Phylogram of STE kinases. Kinase domains from the TriTryp predicted proteins classified as STE by BLAST or STE-like from the T. brucei tree in Figure 2 were analyzed using MRBAYES. Also included are STEs from all families present in humans (Hs), plus examples from S. cerevisiae (Sc), C. elegans (Ce) and D. melanogaster (Dm). Nodes with a bootstrap value greater than 0.95 are marked by a dot, while values ranging from 0.7–0.95 are indicated numerically. Similar results were obtained with PAUP*. Gene names are shown as in Figure 4. ScTPK1, an AGC kinase, used as an outgroup.

Figure 6

Phylogram of NEK kinases. NEK sequences from human (Hs), S. cerevisiae (Sc), C. elegans (Ce), D. melanogaster (Dm), P. falciparum (Pf) and T. brucei (Tb) were analyzed using MRBAYES. TbCK2A1 was used as an outgroup. Nodes with a bootstrap value greater than 0.95 are marked by a dot, values ranging from 0.7–0.95 are indicated numerically.
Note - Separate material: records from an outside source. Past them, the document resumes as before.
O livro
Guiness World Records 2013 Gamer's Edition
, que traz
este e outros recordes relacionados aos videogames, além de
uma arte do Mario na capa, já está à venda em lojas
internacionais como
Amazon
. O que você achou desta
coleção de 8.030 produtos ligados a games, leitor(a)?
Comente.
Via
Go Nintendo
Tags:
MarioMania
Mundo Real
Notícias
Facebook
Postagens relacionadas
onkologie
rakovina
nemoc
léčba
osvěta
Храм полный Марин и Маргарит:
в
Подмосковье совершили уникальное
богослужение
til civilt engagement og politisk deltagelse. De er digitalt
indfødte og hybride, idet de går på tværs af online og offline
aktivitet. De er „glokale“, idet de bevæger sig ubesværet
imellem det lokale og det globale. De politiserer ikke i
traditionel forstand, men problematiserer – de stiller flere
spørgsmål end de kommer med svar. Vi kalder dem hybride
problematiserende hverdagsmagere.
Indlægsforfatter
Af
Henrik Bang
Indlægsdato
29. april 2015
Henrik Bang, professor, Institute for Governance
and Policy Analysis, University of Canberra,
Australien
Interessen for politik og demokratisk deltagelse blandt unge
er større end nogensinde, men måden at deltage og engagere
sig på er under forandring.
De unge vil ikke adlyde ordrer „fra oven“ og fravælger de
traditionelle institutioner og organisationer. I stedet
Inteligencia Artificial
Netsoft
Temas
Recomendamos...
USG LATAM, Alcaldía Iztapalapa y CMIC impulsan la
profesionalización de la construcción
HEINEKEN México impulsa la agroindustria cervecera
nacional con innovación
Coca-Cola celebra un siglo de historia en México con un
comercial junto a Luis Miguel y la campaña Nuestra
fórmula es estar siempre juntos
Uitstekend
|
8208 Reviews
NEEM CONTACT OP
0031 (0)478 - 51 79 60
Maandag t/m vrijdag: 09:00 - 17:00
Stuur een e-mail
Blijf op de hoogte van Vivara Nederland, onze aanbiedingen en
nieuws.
Similar results were obtained with PAUP*. Two NEK kinases had recognizable PH domains that did not achieve the Pfam HMM search cutoff (Tb04.24M18.60, and Tb08.10K10.710).

Figure 7

T. cruzi unique ePKs: similarity to other ePKs and Pfam kinase domain. The E-values for the relationship of individual T. cruzi ePKs as compared to the 4-kinome dataset and to the Pfam domain. Many of the T. cruzi ePKs show strong E-values against the Pfam kinase domain, despite their low similarity to the kinases in human, D. melanogaster a, C. elegans, and S. cerevisiae.

Figure 8

Domain structure of Tritryp ePKs with unusual additional domains. Examples from Table 2 are shown. ePK domains are predicted to be active.

Figure 9

Comparison of T. brucei and human atypical protein kinase classification. See Additional file 4 for systematic gene names.